The rapid expansion stretched the company’s systems and sapped the bandwidth of its management team, one of the people said. Its employee access system soon foundered, leaving it with patchy attendance records, delaying wages and overtime pay. Wistron’s human resource team — comprising about three people — just couldn’t cope up with the workers’ grievances. On Dec. 12 many workers — promised roughly 15,000 rupees ($200) a month — rioted over unpaid salaries.

As the night shift crew finished on the morning of Dec. 12, workers streamed into the human resources department to ask for their salaries, according to a statement by the All India Central Council of Trade Unions. The workers were turned away. The violence started soon after, according to the AICCTU, which visited the area after the riots… Apple has said it is investigating the incident and whether Wistron adhered to its labor practices. It sent staff and auditors to the site, in cooperation with the local police.

The incident holds lessons for host countries as well as companies looking to relocate facilities out of China, according to Guoli Chen, professor for strategy at INSEAD in Singapore… U.S. and Japanese companies have over the years understood how to set up subsidiaries in foreign cultures, while Chinese and Taiwanese firms are new to this — so they should take more time to identify potential weak links and proactively work to mitigate risks.

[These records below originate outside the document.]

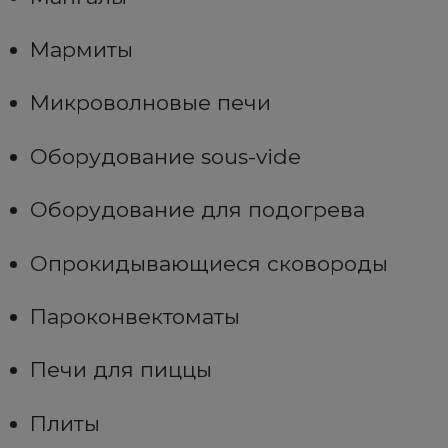
Мармиты
Микроволновые печи
Оборудование sous-vide
Оборудование для подогрева
Опрокидывающиеся сковороды
Пароконвектоматы
Печи для пиццы
Плиты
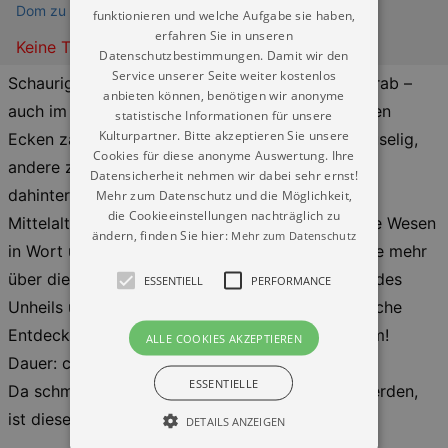
Dom zu Meißen - Hochstift Meißen
funktionieren und welche Aufgabe sie haben,
erfahren Sie in unseren
Keine Termine
Datenschutzbestimmungen. Damit wir den
Service unserer Seite weiter kostenlos
Schaurige Fratzen schauen vom Dom auf uns herab –
anbieten können, benötigen wir anonyme
auch im Inneren der Kirche verstecken sich in allen
statistische Informationen für unsere
Kulturpartner. Bitte akzeptieren Sie unsere
Ecken zahlreiche Tierdarstellungen – manche gruselig,
Cookies für diese anonyme Auswertung. Ihre
andere zum Schmunzeln. Doch was verbirgt sich
Datensicherheit nehmen wir dabei sehr ernst!
dahinter? Lernen Sie die Gedankenwelten des
Mehr zum Datenschutz und die Möglichkeit,
die Cookieeinstellungen nachträglich zu
Mittelalters kennen, die reale und auch fabelhafte Wesen
ändern, finden Sie hier:
Mehr zum Datenschutz
in Wort und Bild zusammenbrachten. Erfahren Sie mehr
über diese Wesen, Glücksbringer oder Vorboten des
ESSENTIELL
PERFORMANCE
Unheils und deren besondere Kräfte. Eine mystische
Entdeckungstour durch den mittelalterlichen Dom!
ALLE COOKIES AKZEPTIEREN
Dauer: ca. 1,5 Stunden – Bitte warm anziehen!
ESSENTIELLE
Da schmale Aufgänge und Treppen bestiegen werden,
ist diese Führung leider nicht barrierefrei.
DETAILS ANZEIGEN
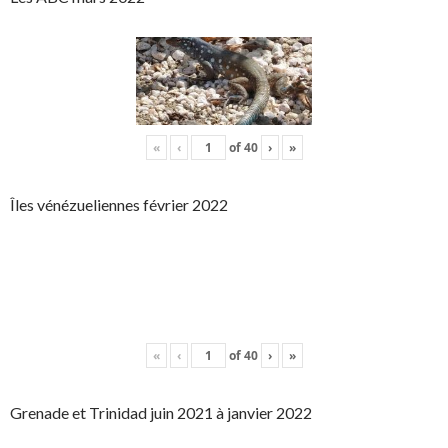
«
‹
of
40
›
»
Îles vénézueliennes février 2022
«
‹
of
40
›
»
Grenade et Trinidad juin 2021 à janvier 2022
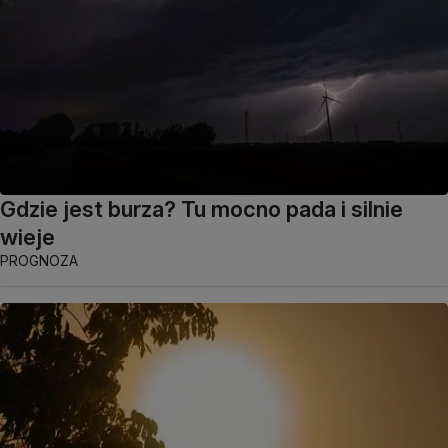
Gdzie jest burza? Tu mocno pada i silnie
wieje
PROGNOZA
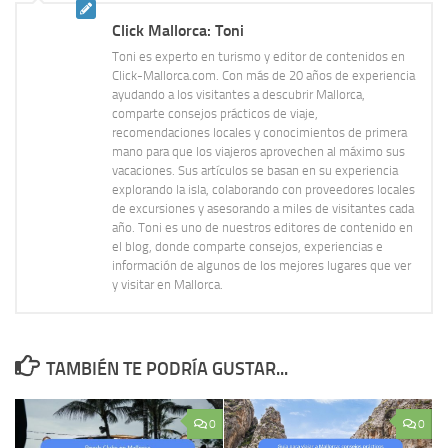
Click Mallorca: Toni
Toni es experto en turismo y editor de contenidos en
Click-Mallorca.com. Con más de 20 años de experiencia
ayudando a los visitantes a descubrir Mallorca,
comparte consejos prácticos de viaje,
recomendaciones locales y conocimientos de primera
mano para que los viajeros aprovechen al máximo sus
vacaciones. Sus artículos se basan en su experiencia
explorando la isla, colaborando con proveedores locales
de excursiones y asesorando a miles de visitantes cada
año. Toni es uno de nuestros editores de contenido en
el blog, donde comparte consejos, experiencias e
información de algunos de los mejores lugares que ver
y visitar en Mallorca.
TAMBIÉN TE PODRÍA GUSTAR...
0
0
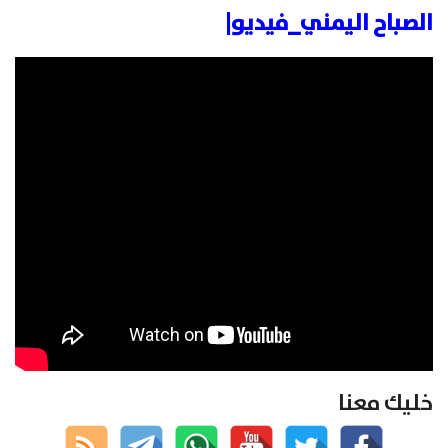
الصباح اليمني_فيديو|
خليك معنا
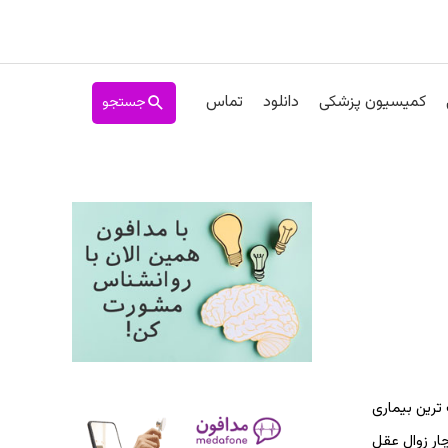
جستجو
کمیسیون پزشکی
دانلود
تماس
ترین بیماری
ایمر نشده‌است اما 60-70 درصد بیمارانی که دچار زوال عقل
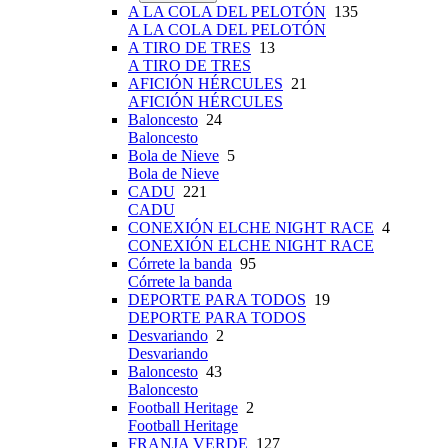
A LA COLA DEL PELOTÓN
135
A LA COLA DEL PELOTÓN
A TIRO DE TRES
13
A TIRO DE TRES
AFICIÓN HÉRCULES
21
AFICIÓN HÉRCULES
Baloncesto
24
Baloncesto
Bola de Nieve
5
Bola de Nieve
CADU
221
CADU
CONEXIÓN ELCHE NIGHT RACE
4
CONEXIÓN ELCHE NIGHT RACE
Córrete la banda
95
Córrete la banda
DEPORTE PARA TODOS
19
DEPORTE PARA TODOS
Desvariando
2
Desvariando
Baloncesto
43
Baloncesto
Football Heritage
2
Football Heritage
FRANJA VERDE
127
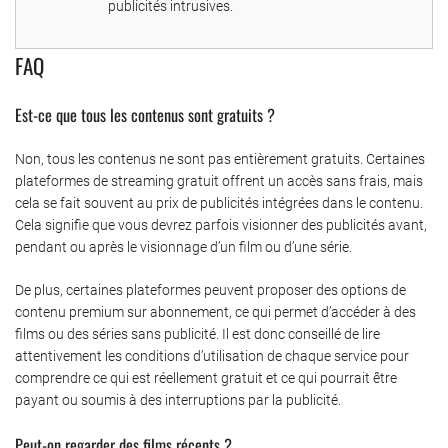
publicités intrusives.
FAQ
Est-ce que tous les contenus sont gratuits ?
Non, tous les contenus ne sont pas entièrement gratuits. Certaines
plateformes de streaming gratuit offrent un accès sans frais, mais
cela se fait souvent au prix de publicités intégrées dans le contenu.
Cela signifie que vous devrez parfois visionner des publicités avant,
pendant ou après le visionnage d’un film ou d’une série.
De plus, certaines plateformes peuvent proposer des options de
contenu premium sur abonnement, ce qui permet d’accéder à des
films ou des séries sans publicité. Il est donc conseillé de lire
attentivement les conditions d’utilisation de chaque service pour
comprendre ce qui est réellement gratuit et ce qui pourrait être
payant ou soumis à des interruptions par la publicité.
Peut-on regarder des films récents ?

MacDailyNews Take: The solution to this is to make sure the workers are paid in full for their work while sitting down with them, explaining the issues and solutions, and then following through. Over-deliver, in fact. We trust Apple and the Indian government will watch Wistron closely here to make sure it does the right things.

6 Comments

  1. Huge ramp ups bring a whole host of problems other than those listed in the article.

    As just one example…
    About five decades ago I was working for a small construction company as an iron worker. That company quickly got several large contracts and over the course of a few months and had to increase worker head count by over a factor of 10. The company very quickly became what was called “payroll poor”. Projects were progressing on schedule, but the payments from prime contractors on the projects lagged behind efforts. Thus the cash available to pay workers became non existent. Normally this can be handled by standard cash flow methodologies, but such a huge ramp up made banks and other lending institutions extremely nervous to make bridge loans to cover ongoing expenses. The company was on the verge of bankruptcy when pressure from the property developers and the prime construction companies finally changed the attitudes of the lending institutions and the company survived, projects were completed (often ahead of schedule), and everyone got paid.

  2. Uhm, if you quadruple line workers, don’t you think it’s a good idea to, you know, increase the number of people working human resources? Three people in HR, is not enough for even a 100 person company.

  3. Isn’t it really simply called: management? Apparently, keeping a pulse on bank rolls, orders and agreements with employees went south. Apple is the manager of the manager and lost the pulse…it appears. Bottom line; it’s an Apple deficiency.

    I don’t understand the belief that a certain country can’t “do it,” be it India, Brazil, or That-a-land.
    Each country has its challenges, but each has people that would embrace the opportunity and would perform as needed.

    Meanwhile China tortures its own and rips blind the country needing their service, but otherwise manufactures without a hitch. What’s a manufacturing company to do?

      1. I think your question is a good one, but could you imagine the cost of the item and, or the margin Apple (and shareholders) would would lose? AAPL margins of 35+% would disappear and it’s a nut Apple has always held close.

        You obviously think India is a mistake for such a thing. I can’t put 1.5 billion people into the loser bucket…especially when droves of Indians come here for tech study and entrepreneurial ventures and do exceedingly well. There may be initial bumps, but it’s a fairly young and upwardly changing demography.